Desde 1960, as forças do governo, os rebeldes de esquerda e paramilitares de direita têm estado envolvidos nos conflitos armados mais duradouros do continente. Alimentado pelo tráfico de cocaína, o conflito cresceu dramaticamente nos anos 1980. No entanto, na década de 2000, a violência diminuiu significativamente. Muitos grupos paramilitares se desmobilizaram como parte de um controvertido processo de paz com o governo, e os guerrilheiros perderam o controle em muitas áreas onde outrora dominavam. 
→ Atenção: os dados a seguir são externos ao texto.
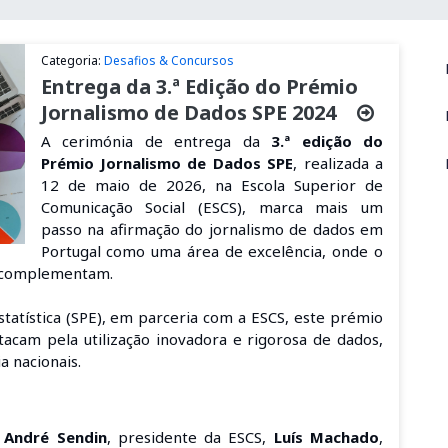
Categoria:
Desafios & Concursos
Entrega da 3.ª Edição do Prémio
Jornalismo de Dados SPE 2024
A cerimónia de entrega da
3.ª edição do
Prémio Jornalismo de Dados SPE
, realizada a
12 de maio de 2026, na Escola Superior de
Comunicação Social (ESCS), marca mais um
passo na afirmação do jornalismo de dados em
Portugal como uma área de excelência, onde o
 se complementam.
tatística (SPE), em parceria com a ESCS, este prémio
tacam pela utilização inovadora e rigorosa de dados,
a nacionais.
,
André Sendin
, presidente da ESCS,
Luís Machado
,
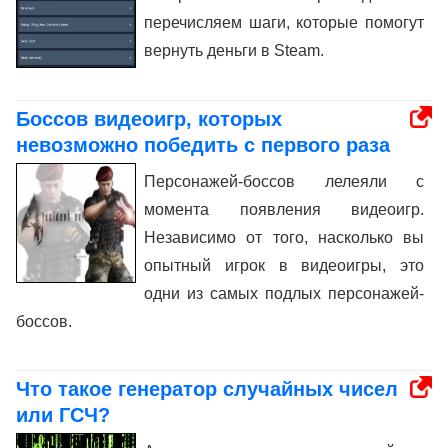
перечисляем шаги, которые помогут
вернуть деньги в Steam.
Боссов видеоигр, которых
невозможно победить с первого раза
Персонажей-боссов лелеяли с
момента появления видеоигр.
Независимо от того, насколько вы
опытный игрок в видеоигры, это
одни из самых подлых персонажей-
боссов.
Что такое генератор случайных чисел
или ГСЧ?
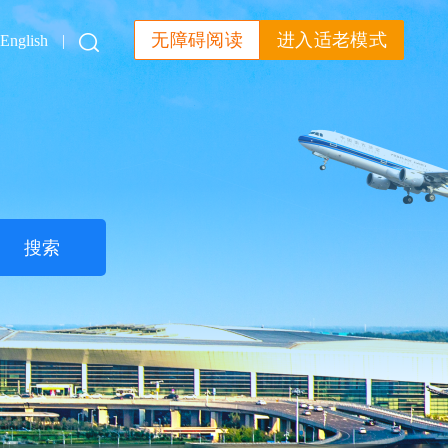
无障碍阅读
进入适老模式
English
|
搜索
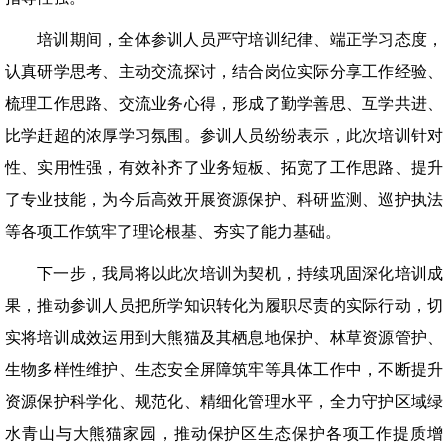
培训期间，全体参训人员严守培训纪律、端正学习态度，
认真研学思考、主动交流探讨，结合岗位实际分享工作经验、
梳理工作思路、交流业务心得，形成了勤学善思、互学共进、
比学赶超的浓厚学习氛围。参训人员纷纷表示，此次培训针对
性、实用性强，有效补齐了业务短板、拓宽了工作思路、提升
了专业技能，为今后高效开展资源保护、科研监测、巡护执法
等各项工作筑牢了理论根基、夯实了能力基础。
下一步，我局将以此次培训为契机，持续巩固深化培训成
果，推动参训人员把所学知识转化为履职尽责的实际行动，切
实将培训成效运用到大熊猫及其栖息地保护、林草资源管护、
生物多样性维护、生态安全屏障筑牢等具体工作中，不断提升
资源保护科学化、规范化、精细化管理水平，全力守护区域绿
水青山与大熊猫家园，推动保护区生态保护各项工作提质增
A Colômbia, durante muitos anos, teve uma das maiores taxas de homicídio do mundo, sendo reduzida quase pela metade entre 1993 e 2005. Assassinatos de sindicalistas também foram significativamente reduzidos desde a década de 1990, mas continuam a ser ameaçados e assassinados. 

As boas relações da Colômbia com a Venezuela favorecem uma reaproximação, que reduz a influência americana sobre o continente. Os governos de direita sempre garantiram uma presença militar e comercial americana influente naquele país, tornando-se uma base ameaçadora para outros países não alinhados a Washington. Depois do Chile, a Colômbia é o país do continente que mais investe em suas forças armadas.

A reaproximação com outros governos de esquerda, como a Venezuela e Cuba, países vizinhos afastados pela relação subordinada com os EUA, pode favorecer a todas as partes. Assim como um olhar mais atento para os vizinhos sul-americanos, que também estarão, em sua maioria, sendo governados pela esquerda. A Colômbia, frequentemente, dificultava acordos entre os colegas de bloco, por estar alinhada com os EUA. 

Uma prova dessa mudança é o desespero dos Bolsonaros com as dificuldades que virão, agora, na relação com o governo de esquerda. Com a eventual derrota de Bolsonaro para Lula, restarão apenas Equador (Guillermo Lasso), Paraguai (Mario Abdo Benítez) e Uruguai (Luis Alberto Lacalle Pou) governados pela direita. Sendo que estes também enfrentam crises e instabilidades. A solidez dos governos conservadores e elitistas na Colômbia tornavam-na um pilar inquestionável da direita no continente.